By dinnertime, I’m ensconced on my blue velvet couch, thumbing through the Rosewood’s 41-page room service menu in my bathrobe. I feast on Cantonese noodles and cheese and champagne, delirious with joy and fatigue. My chocolate profiterole begins whispering to me, and I lean closer to listen. It’s saying… something like… housekeeping. A smiling woman at my door gives me a bouquet of hydrangeas, the first of many turndown gifts: rolled cookies, sesame candy, hand-painted chocolates. I’m still slap-happy the next morning on the Star Ferry to Hong Kong Island, where I encounter a futuristic scene with streets and sidewalks rising multiple stories above the ground. I weave through a maze of buildings to the Peak Tram, the 137-year-old funicular to Hong Kong’s tallest point, Victoria Peak. The railway’s steep ascent sparks theme park-style hubbub among its passengers. Upon arrival, we ride seven escalators to the rooftop terrace, an open-air overlook with a head-spinning panorama of Hong Kong’s steel forest and fuzzy green hills.

It’s the lazy Susan that’s spinning during lunch at Duddell’s, delivering dish after dish of dim sum like a Michelin-starred slot machine that always pays out: goldfish-shaped shrimp dumplings, scallop shumai, fried chicken that’s cooked by pouring boiling oil over it 300 times. But my new obsession is the char siu, swoon-worthy barbecued pork that melts in your mouth. A Hong Kong specialty, it happily reappears on the menu at the Rosewood’s Legacy House (also Michelin-starred). Eleven sublime courses of restrained decadence have me singing the praises of wok-fried milk and noodles made from dried fish.

Not to be outdone, the Rosewood’s Indian restaurant Chaat has 15 courses on its tasting menu (and another Michelin star). Oyster pani puri with Kristal caviar. Mango coconut lobster curry. Spicy samosa tarts. We lose our minds over the Spinach — spinach! — with burrata. A trend emerges: I indulge in Michelin-starred French fare at haute-yet-homey Louise’s; I nibble Peking duck at Mott 32, whose chef has been Michelin-starred twice. It’s a flurry of lazy Susans and lingering meals — absolute foodie heaven.

But it’s nirvana on my mind as I hop on a 900-meter escalator to Hollywood Road, wandering past antique shops to Man Mo Temple. Built in 1847, its green roof sits low between the high-rises. Inside, it’s hazy and dark.

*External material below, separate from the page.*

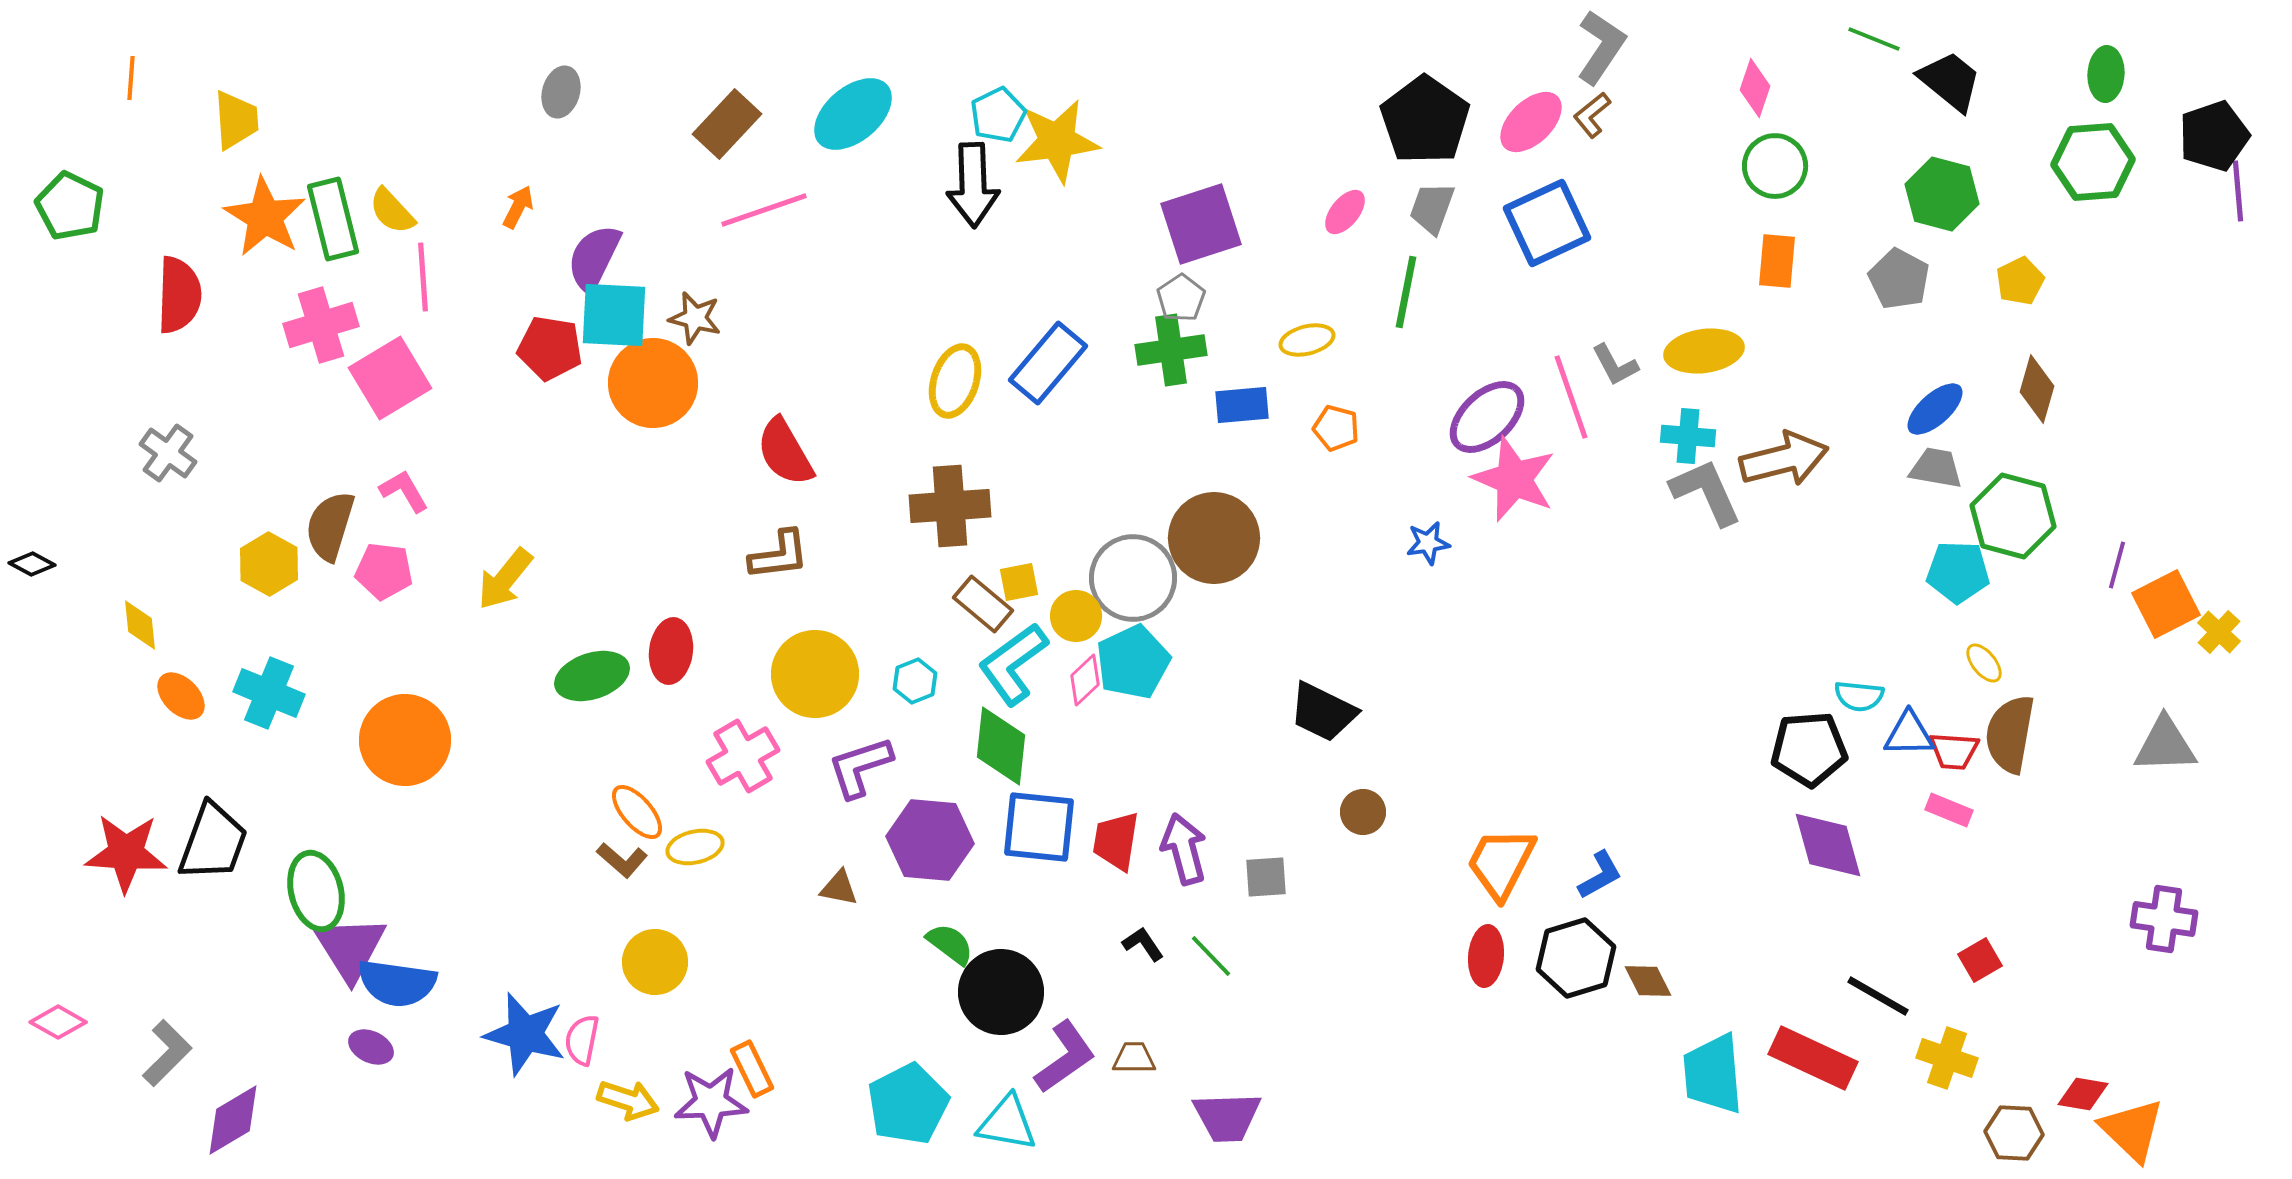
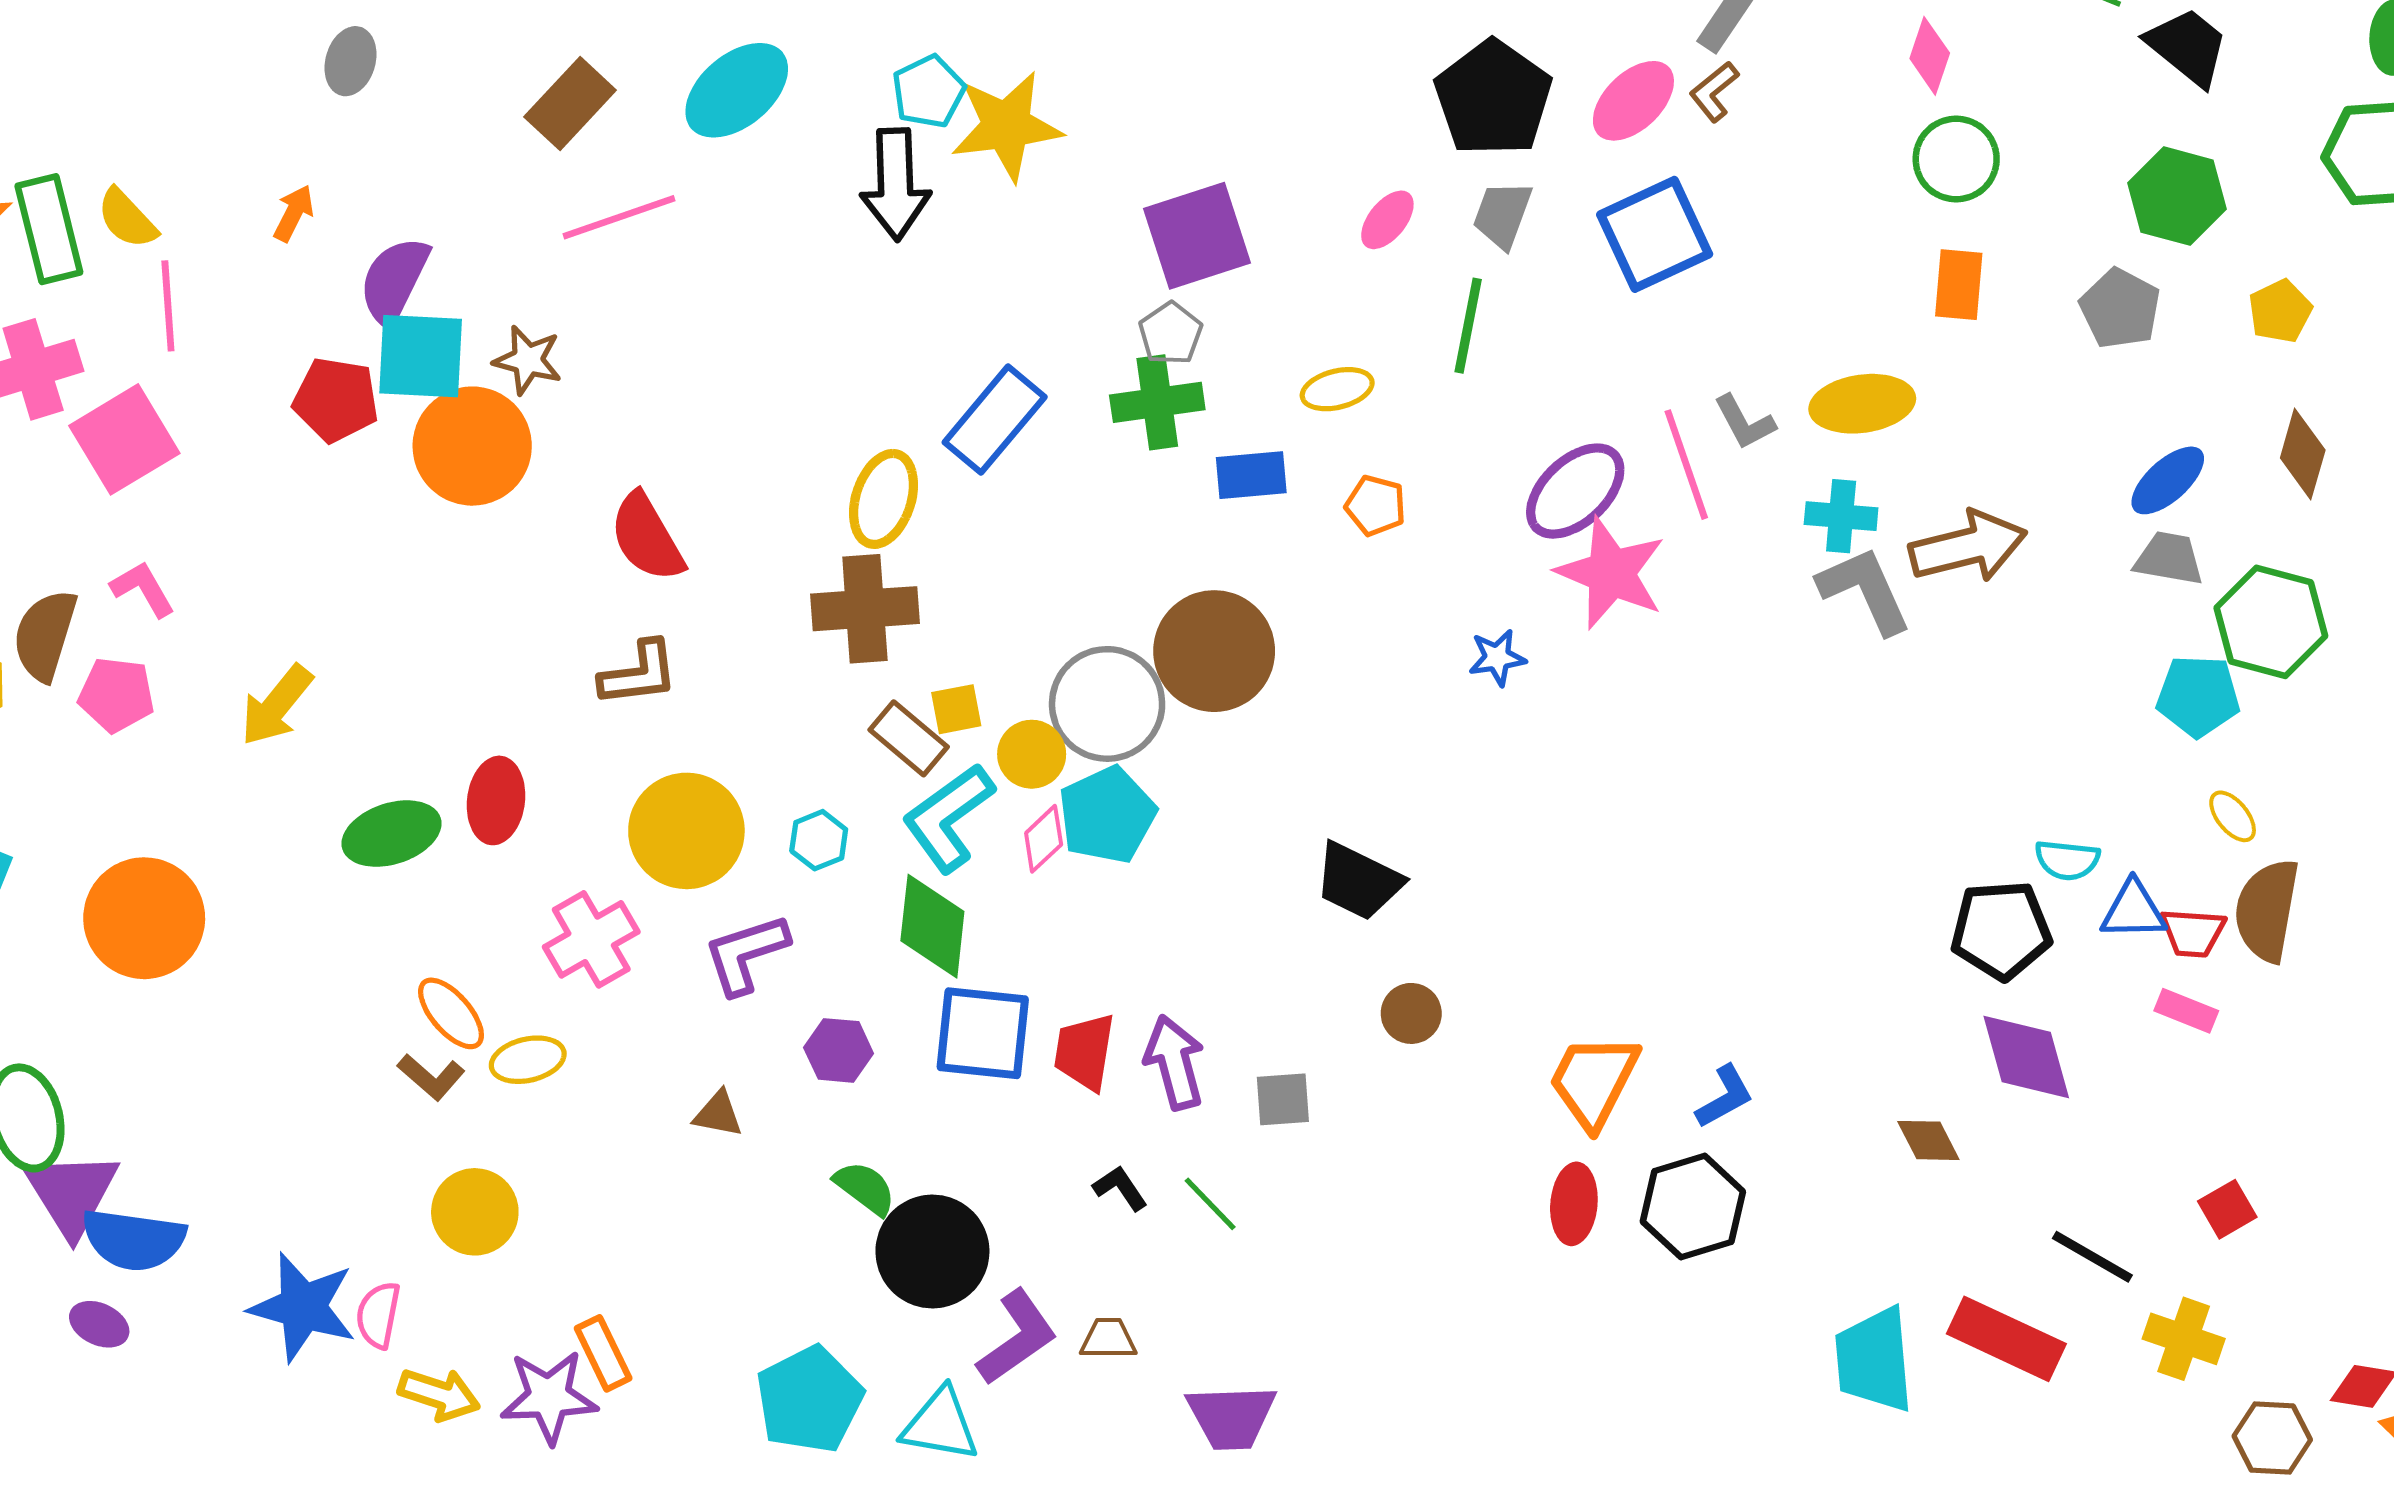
yellow ellipse: (955, 381) -> (884, 499), moved
purple hexagon: (930, 840) -> (839, 1050), size x0.6
brown diamond: (1648, 981) -> (1928, 1140), moved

Smoke spirals from incense overhead, burning in cone-shaped coils like sleeping snakes. Dedicated to the gods of writing (Man) and war (Mo), the temple embraces the harmony of opposing forces, mind and muscle. I light an incense stick for the god of writing, figuring it can’t hurt. Such juxtaposition lies at the heart of Hong Kong, a paradox of ever-shifting energy on the boundary between East and West, nature and culture, land and sea. It is China, yet it is not China. The contradictions are intoxicating, but I’m feeling grounded as I board a pink-sailed junk boat for a sunset loop around the harbor. Daylight fades, the skyline ignites and Hong Kong wraps itself around me.

Looking down later from my wall of windows, the view no longer dizzies me — instead I’m just bewildered by the beauty of Hong Kong, punch-drunk on its dazzle and dim sum. I sleep with the blinds open, drifting from one dreamland to another as the city swirls and swirls.